MEMORIEL-12

14 4 1
                                    

Tidak banyak yang dilakukan Riel ketika pagi hari. Setelah bangun tidur, dia segera membuat teh atau kopi dan meminumnya sambil menonton video atau berita. Setelah itu membereskan kamar kemudian mandi. Barulah menjelang siang, dia ke kantor. Namun, jika ada pekerjaan yang terlampau banyak, biasanya dia izin tidak ke kantor dan mengejarkan di rumah.
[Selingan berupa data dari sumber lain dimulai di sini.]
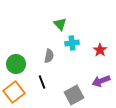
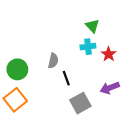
green triangle: (60, 24) -> (92, 26), moved
cyan cross: (72, 43) -> (88, 47), moved
black line: (42, 82) -> (66, 78), moved

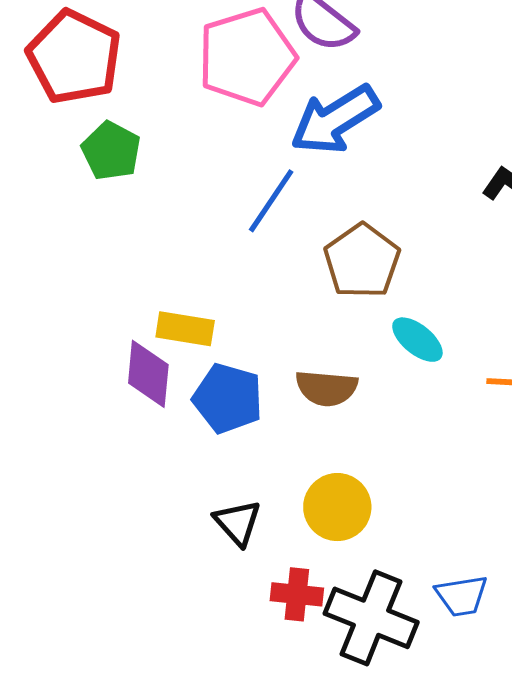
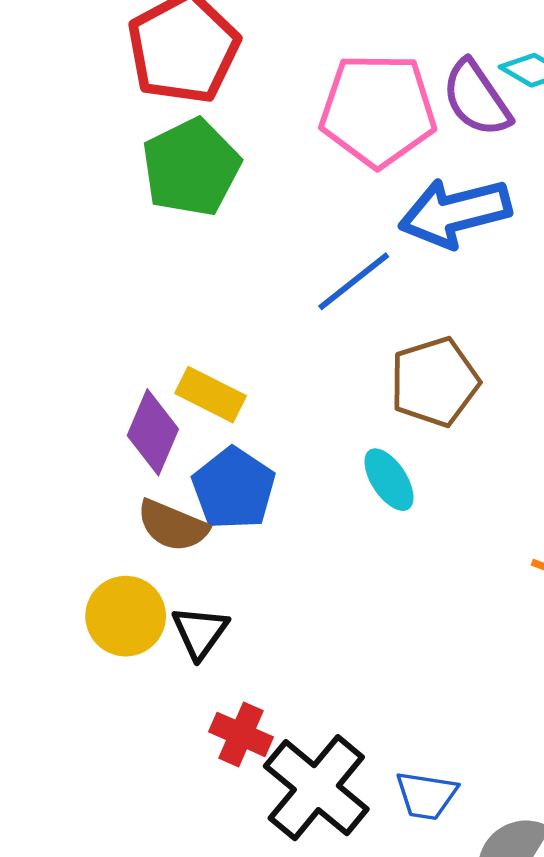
green pentagon: (111, 151) -> (191, 167), size x1.4
cyan ellipse: (417, 340) -> (389, 480), moved
brown semicircle: (326, 388) -> (172, 526), moved
yellow circle: (337, 507) -> (126, 616), moved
Barulah saat akan selesai ke kantor, biasanya menjelang sore.

Kali ini, Riel datang usai jam makan siang. Suasana kantor tampak sepi, bahkan meja resepsionis juga kosong. Dia mempercepat langkah menuju lift dan menuju lantai tiga. Keadaan di lantai tempat kerjanya juga tidak jauh berbeda. "Orang-orang ke mana, sih?" Dia berbicara agak kencang.

"Di balkon!" Kemudian ada yang menanggapi.

Riel berbalik, melihat pintu balkon yang terbuka lebar. Lantas dia menuju pintu dan melihat Josan yang menyeduh kopi instannya. "Sepi amat. Anak-anak ke mana?"

"Sebagian meeting, sebagian belum dateng," jawab Josan tanpa mengalihkan pandang. "Cuma gue penunggu paling lama."

"Haha. Pantes muka lo buluk!"

Josan sontak menoleh. Dia memperhatikan Riel yang mengenakan kaus kebesaran dan celana jeans belel. Matanya memicing, merasa wajah Riel tampak berseri. "Ada hal bahagia apa, nih?"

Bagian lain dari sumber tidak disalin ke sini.